Arhavi Doğa Koruma Platformu (ADOKOP), suyu 5 kilometrelik mesafeden dağ aşırılarak getirileceği için ‘Çılgın HES’ olarak anılan ‘Kavak HES’ projesine karşı açtığı davayı 18 Eylül 2014 tarihinde kazandı. Mahkeme, ‘hileli’ olduğu gerekçesiyle Çevresel Etki Değerlendirmesi (ÇED) raporunu iptal etti. Arhavi halkı HES karşıtı eylemle ÇED iptal kararını kamuoyuna duyururken, Belediye Başkanı Coşkun Hekimoğlu partilileri yanına alarak “Arhavi işadamına sahip çıkıyor” mitingi düzenledi, Arhavili müteahhit MNG Holding’in sahibi Mehmet Nazif Günal’a sahip çıktı.

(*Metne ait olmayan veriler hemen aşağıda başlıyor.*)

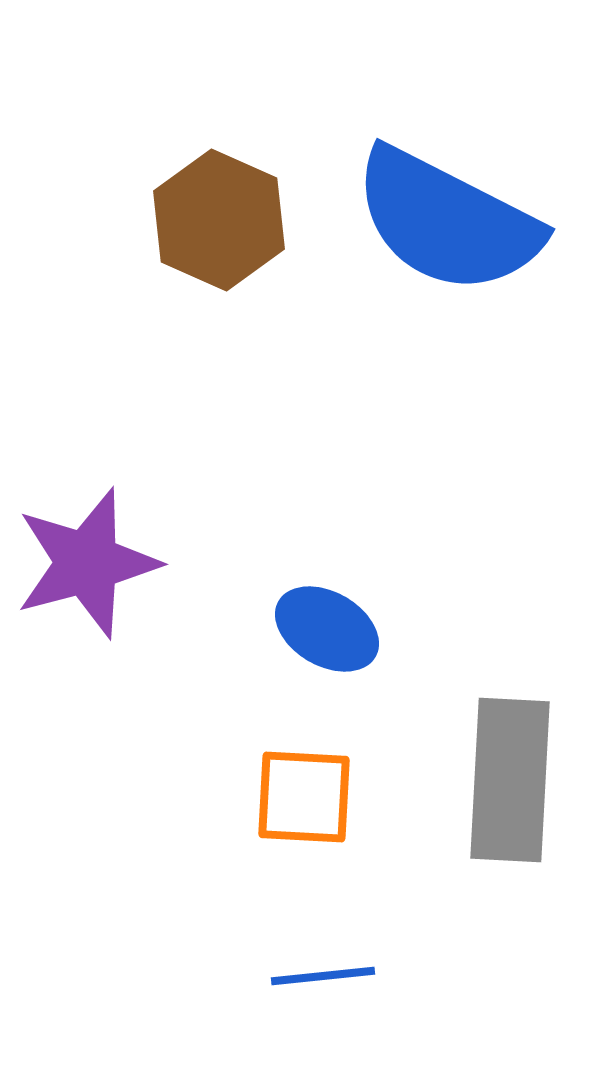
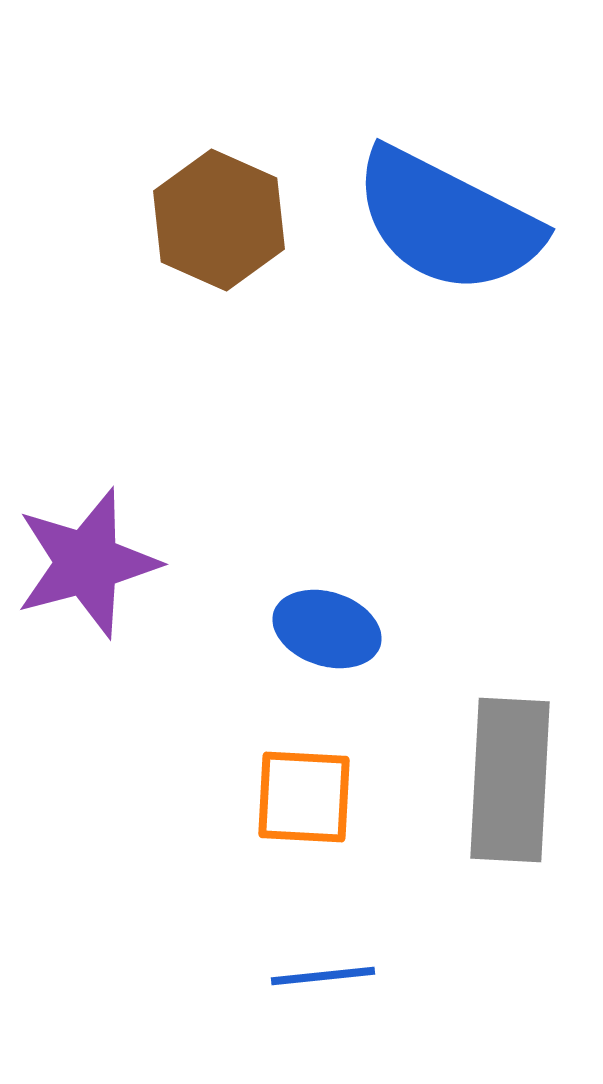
blue ellipse: rotated 12 degrees counterclockwise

Bu süreçte projenin yapılacağı arazilerle ilgili Bakanlar Kurulu tarafından alınan acele kamulaştırma kararları da Danıştayca iptal edildi ve inşaat durdu.
İMAR PLANI DA İPTAL
ADOKOP, Arhavi Belediyesi’ne başvurarak, imar izni, iptal edilen ÇED raporu gereği verildiği için, imar planının iptalini istedi. Ancak Belediye Meclisi, AK Partili üyelerin oylarıyla bu talebi reddetti. Bunun üzerine şehir içinde yapılacak ilk HES olarak da bilinen projenin imar planlarının iptali için Arhavili Yaşar Abay ve Atilla Küçükkaya ayrı ayrı iptal davası açtı. Rize İdare Mahkemesi, 11 Mayıs 2015 tarihinde projenin belediye sınırları dahilinde kalan imar planlarını iptal etti. Belediye Başkanlığı’na ortak dilekçeyle başvuran Abay ve Küçükkaya, Kavak Regülatörü ve HES projesine ait imar planlarının ayrı ayrı açılan davalar sonucu iptal edildiğini belirterek, inşaatların mühürlenmesini istedi. Zabıtalar ve imar müdürü, önceki gün iki ayrı inşaat sahasını mühürledi. ADOKOP, yaptığı açıklamada, “Firmanın bir ay içinde gerekli imar planı ve ruhsat işlemlerini tamamlayamaması halinde, yasa gereği yıkım kararı alarak araziyi eski haline getirmesi gerektiğini” vurgulayıp, sürecin takipçisi olacaklarını duyurdu. ADOKOP üyeleri, “Adalet böyle bir şey. Halkına karşı müteahhide sahip çıkan başkan, mührü vurmak zorunda kaldı” dedi.